I realized that I had handled him badly. If I was to make the most of this fairy business I would have to cultivate better relations with the press. That, I guessed, would come with practice.
I would gladly have stayed longer with that crew and helped them celebrate Esmirelda’s impending removal from the list of local amenities. But I had some other tasks to accomplish.
Whisking out the door of the Starry Night, I hurried to the chemist’s. He was straightening up his store prior to closing for the evening.
“Could you sell me a bottle of mineral oil?” I asked, standing at the counter.
The chemist assented, whereupon
I heard another voice.
“Charles.”
It was the voice, followed by the face and form, of Linda Drain. She came out from behind a rack of combs.
“Oh, hello.”
“Not feeling well?” she asked.
The chemist laid a bottle of mineral oil before me.
“I feel very well, thank you,” I laughed.
“You know, we have a very good doctor,” she said. “The one who treated you after your — fall. He’s very good with colds. My husband, you know. He gets so many colds.”

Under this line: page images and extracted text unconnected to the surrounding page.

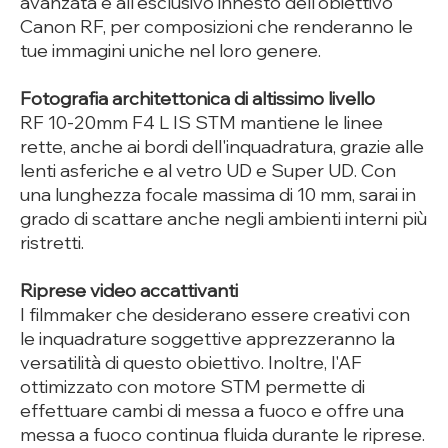
avanzata e all'esclusivo innesto dell'obiettivo
Canon RF, per composizioni che renderanno le
tue immagini uniche nel loro genere.
Fotografia architettonica di altissimo livello
RF 10-20mm F4 L IS STM mantiene le linee
rette, anche ai bordi dell'inquadratura, grazie alle
lenti asferiche e al vetro UD e Super UD. Con
una lunghezza focale massima di 10 mm, sarai in
grado di scattare anche negli ambienti interni più
ristretti.
Riprese video accattivanti
I filmmaker che desiderano essere creativi con
le inquadrature soggettive apprezzeranno la
versatilità di questo obiettivo. Inoltre, l'AF
ottimizzato con motore STM permette di
effettuare cambi di messa a fuoco e offre una
messa a fuoco continua fluida durante le riprese.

I’ll bet he does, I thought.
“Thank you so much,” I said. “But really, the mineral oil is for the darkroom.”
Linda bought a comb. We walked outside together.
“You know, since you’ve been here, I’ve been reading up on photography,” she said.
“Really?”
“Just the technical side. I can’t seem to find anything about the artistic side. You know, the beauty of photography. That’s the part that interests me.”

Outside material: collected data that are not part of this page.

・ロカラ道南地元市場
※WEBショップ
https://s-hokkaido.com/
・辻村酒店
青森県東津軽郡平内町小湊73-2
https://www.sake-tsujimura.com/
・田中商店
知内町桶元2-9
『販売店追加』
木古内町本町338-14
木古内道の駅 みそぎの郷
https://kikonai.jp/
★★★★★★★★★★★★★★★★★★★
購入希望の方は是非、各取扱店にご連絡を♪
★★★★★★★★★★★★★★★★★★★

“That can’t be taught,” I said. “The technical side, however, can be. And that’s a good thing.”
“Why is that?”
“Because it’s the technical part that makes the beauty part possible. Without a sure grasp of the technical, aesthetic skills are useless. If you can’t control your medium, you can produce beauty only by accident. You know, like these abstract painters.”
“Oh, I like abstract painting. But it is all so very hard, I do understand that.” She sighed. “I wish playing the piano were easier. But everything is so difficult. I get so discouraged sometimes.”
“Don’t get discouraged.”
“I’m not discouraged about photography. I think that’s something I could understand. Now, what about this mineral oil? What do you use this for?”
“The mineral oil keeps down the dust.”
“The dust?”
“Yes, dust, tiny bits of skin. You don’t want them to get on the negative if you’re doing very fine work. Like I’m doing now.”
“You put mineral oil on the negative?”
“No, no, no. You put it on yourself. Spread it on your skin. It’s an old photographer’s trick. Actually, this will be the first time I’ve tried it.”